**Exercise description**. This exercise calls for copying every line below that holds the word "renouvelable".

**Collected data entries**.
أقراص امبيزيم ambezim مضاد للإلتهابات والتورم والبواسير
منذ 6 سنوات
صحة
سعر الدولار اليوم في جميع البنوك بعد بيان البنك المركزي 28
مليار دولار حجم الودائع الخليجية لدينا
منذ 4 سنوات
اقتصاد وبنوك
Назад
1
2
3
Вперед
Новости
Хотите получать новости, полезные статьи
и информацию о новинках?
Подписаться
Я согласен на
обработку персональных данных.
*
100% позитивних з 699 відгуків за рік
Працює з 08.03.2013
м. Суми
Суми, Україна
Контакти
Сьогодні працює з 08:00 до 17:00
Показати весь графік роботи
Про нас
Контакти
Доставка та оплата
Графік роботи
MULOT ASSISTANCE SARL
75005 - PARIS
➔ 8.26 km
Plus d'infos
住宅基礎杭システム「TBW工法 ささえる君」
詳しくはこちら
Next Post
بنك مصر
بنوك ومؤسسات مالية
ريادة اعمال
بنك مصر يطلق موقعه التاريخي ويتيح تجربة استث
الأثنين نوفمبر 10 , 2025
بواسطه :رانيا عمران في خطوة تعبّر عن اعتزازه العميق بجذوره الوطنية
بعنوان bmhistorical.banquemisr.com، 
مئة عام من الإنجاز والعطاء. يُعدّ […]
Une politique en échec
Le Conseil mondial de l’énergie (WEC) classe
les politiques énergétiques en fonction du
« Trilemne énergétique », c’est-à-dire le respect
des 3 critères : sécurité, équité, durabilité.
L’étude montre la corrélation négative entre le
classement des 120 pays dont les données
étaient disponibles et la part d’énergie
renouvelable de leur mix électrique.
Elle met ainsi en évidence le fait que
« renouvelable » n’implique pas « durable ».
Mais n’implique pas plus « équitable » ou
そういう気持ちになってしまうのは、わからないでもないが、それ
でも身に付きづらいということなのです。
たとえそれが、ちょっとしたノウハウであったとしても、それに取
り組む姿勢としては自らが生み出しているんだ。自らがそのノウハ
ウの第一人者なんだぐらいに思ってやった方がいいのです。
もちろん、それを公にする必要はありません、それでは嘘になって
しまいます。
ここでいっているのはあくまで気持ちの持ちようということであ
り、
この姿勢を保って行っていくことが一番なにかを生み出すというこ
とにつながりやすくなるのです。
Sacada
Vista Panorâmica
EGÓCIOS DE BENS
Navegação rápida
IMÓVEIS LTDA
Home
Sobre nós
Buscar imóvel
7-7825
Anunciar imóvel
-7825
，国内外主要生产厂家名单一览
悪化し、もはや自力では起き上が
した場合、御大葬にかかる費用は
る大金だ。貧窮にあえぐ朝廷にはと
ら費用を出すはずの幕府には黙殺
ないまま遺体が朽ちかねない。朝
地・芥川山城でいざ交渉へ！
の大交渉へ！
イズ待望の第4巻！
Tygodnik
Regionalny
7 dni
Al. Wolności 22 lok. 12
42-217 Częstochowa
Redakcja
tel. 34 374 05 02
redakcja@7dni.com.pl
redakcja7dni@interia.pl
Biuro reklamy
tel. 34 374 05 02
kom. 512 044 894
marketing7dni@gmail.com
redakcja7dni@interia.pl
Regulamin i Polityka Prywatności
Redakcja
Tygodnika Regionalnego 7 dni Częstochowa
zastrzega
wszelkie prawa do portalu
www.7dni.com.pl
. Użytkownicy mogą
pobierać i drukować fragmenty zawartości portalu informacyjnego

**Solved exercise**.
renouvelable de leur mix électrique.
« renouvelable » n’implique pas « durable ».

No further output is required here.